▶ [Task instructions] Among the entries below, find every line that contains the string "Quelle", then copy it.

__________________________________________________

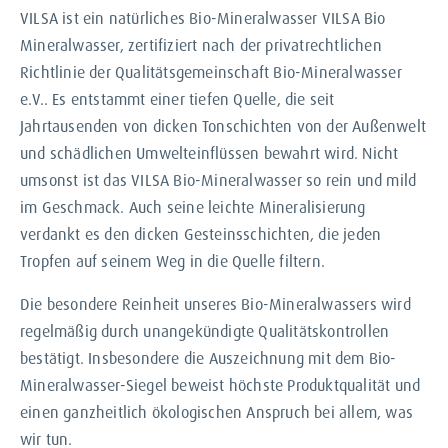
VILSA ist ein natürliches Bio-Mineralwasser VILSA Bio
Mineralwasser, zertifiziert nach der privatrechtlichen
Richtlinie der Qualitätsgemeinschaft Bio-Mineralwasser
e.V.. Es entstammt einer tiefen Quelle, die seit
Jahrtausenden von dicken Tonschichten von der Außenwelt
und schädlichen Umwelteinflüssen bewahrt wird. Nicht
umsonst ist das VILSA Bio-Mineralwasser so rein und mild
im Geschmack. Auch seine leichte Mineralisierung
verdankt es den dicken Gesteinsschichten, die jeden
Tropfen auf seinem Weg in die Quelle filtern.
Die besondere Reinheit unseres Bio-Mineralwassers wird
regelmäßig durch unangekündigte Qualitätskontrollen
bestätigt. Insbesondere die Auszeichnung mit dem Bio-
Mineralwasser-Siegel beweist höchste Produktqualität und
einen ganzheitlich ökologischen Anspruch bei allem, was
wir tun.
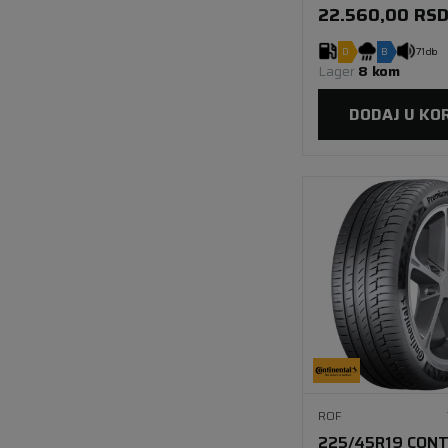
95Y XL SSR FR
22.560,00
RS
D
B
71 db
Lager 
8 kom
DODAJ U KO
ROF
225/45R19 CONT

__________________________________________________

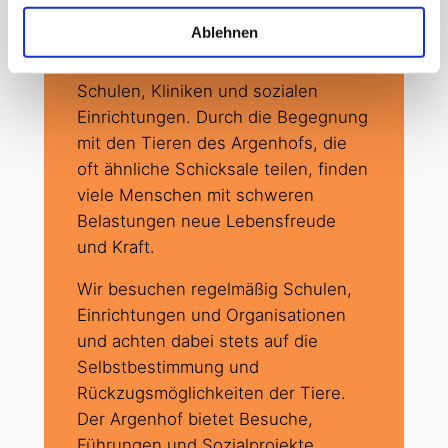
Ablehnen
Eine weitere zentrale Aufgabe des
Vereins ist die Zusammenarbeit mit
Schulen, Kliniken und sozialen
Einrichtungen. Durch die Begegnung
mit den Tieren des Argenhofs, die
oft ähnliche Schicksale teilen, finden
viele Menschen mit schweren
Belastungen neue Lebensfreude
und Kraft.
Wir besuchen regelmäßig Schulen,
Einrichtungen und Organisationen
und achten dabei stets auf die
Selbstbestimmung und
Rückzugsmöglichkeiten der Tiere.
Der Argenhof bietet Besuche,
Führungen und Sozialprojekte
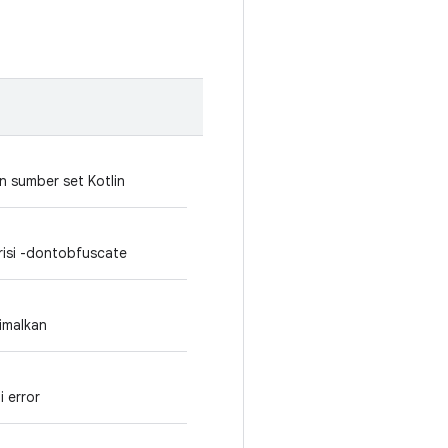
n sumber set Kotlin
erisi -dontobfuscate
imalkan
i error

__________________________________________________

▶ [Solution for this task]
e.V.. Es entstammt einer tiefen Quelle, die seit
Tropfen auf seinem Weg in die Quelle filtern.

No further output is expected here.